# HCO Scoutguard Trail Camera



## hoyt07 (Jul 14, 2006)

Looking for feedback on Scoutguard trail cameras. This last weekend i was talking to an outfitter, and he said that he liked them more than the moultree (which he found to have a slower trigger speed) and he liked them more then his cuddie backs...

just woundering what modle i should invest my money in...

thanks


----------



## gator chomp (Aug 30, 2008)

They're great. The video mode is their real strength along with great battery life. Add to that the size (about 5x3x2) and it makes for a great little camera. They get the small size because all of the programming is done with a plug in unit. The new models now allow you to view your SD card in the field with the programmer. Trigger speed is also pretty fast. As far as I know they only make 1 model.


----------



## gutterbuck (Feb 19, 2009)

I have not read anything bad about them.


----------



## cdmorten (Nov 23, 2006)

My archery shop gave it glowing reviews. The owner likes it better than any of his others and he has Stealth, Cuddieback and Moultrie. I think I'm buying one. I think you need to buy that little $40 box to go with it though. It doesn't seem to have a super tough case. 
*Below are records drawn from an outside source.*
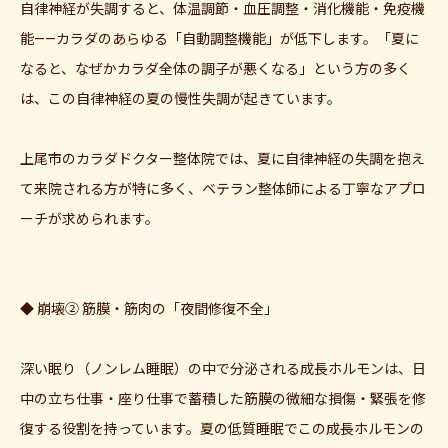
自律神経が失調すると、体温調節・血圧調整・消化機能・免疫機
能——カラダのあらゆる「自動調整機能」が低下します。「夏に
なると、なぜかカラダ全体の調子が悪くなる」という方の多く
は、この自律神経の夏の慢性失調が起きています。
上尾市のカラダドクター整体院では、夏に自律神経の失調を抱え
て来院される方が特に多く、ベテラン整体師による丁寧なアプロ
ーチが求められます。
◆ 崩壊② 筋膜・筋肉の「夜間修復不全」
深い眠り（ノンレム睡眠）の中で分泌される成長ホルモンは、日
中の立ち仕事・座り仕事で蓄積した筋膜の微細な損傷・緊張を修
復する役割を持っています。夏の低質睡眠でこの成長ホルモンの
By the way, he put his out in the field in Dec and he hasn't changed batteries yet and he said it's taken a ton of pics.


----------



## robinhedd (Sep 12, 2007)

*Scoutguard 550 is awesome.*

I had the Moultrie and some of my friends have the cuddebacks. They all have a slow trigger speed, but not the SG550. It takes awesome 5mp. pics, or great video, it is infared, and runs on AA batteries. This is a plus, u can buy them in bulk at Sam's very reasonable. My camera has been out since Christmas with the same batteries and still going strong. I can speak highly of the fast trigger speed. I will attach a pic of a running buck i got with mine. I ordered my SG550 from trailcampro.com for $199 free shipping and free 1gig. SD card.


----------



## whitetaco02 (Jun 7, 2008)

gator chomp said:


> They're great. The video mode is their real strength along with great battery life. Add to that the size (about 5x3x2) and it makes for a great little camera. They get the small size because all of the programming is done with a plug in unit. The new models now allow you to view your SD card in the field with the programmer. Trigger speed is also pretty fast. As far as I know they only make 1 model.


You can only view the pictures with the remote, not video. Still a great feature to have.


----------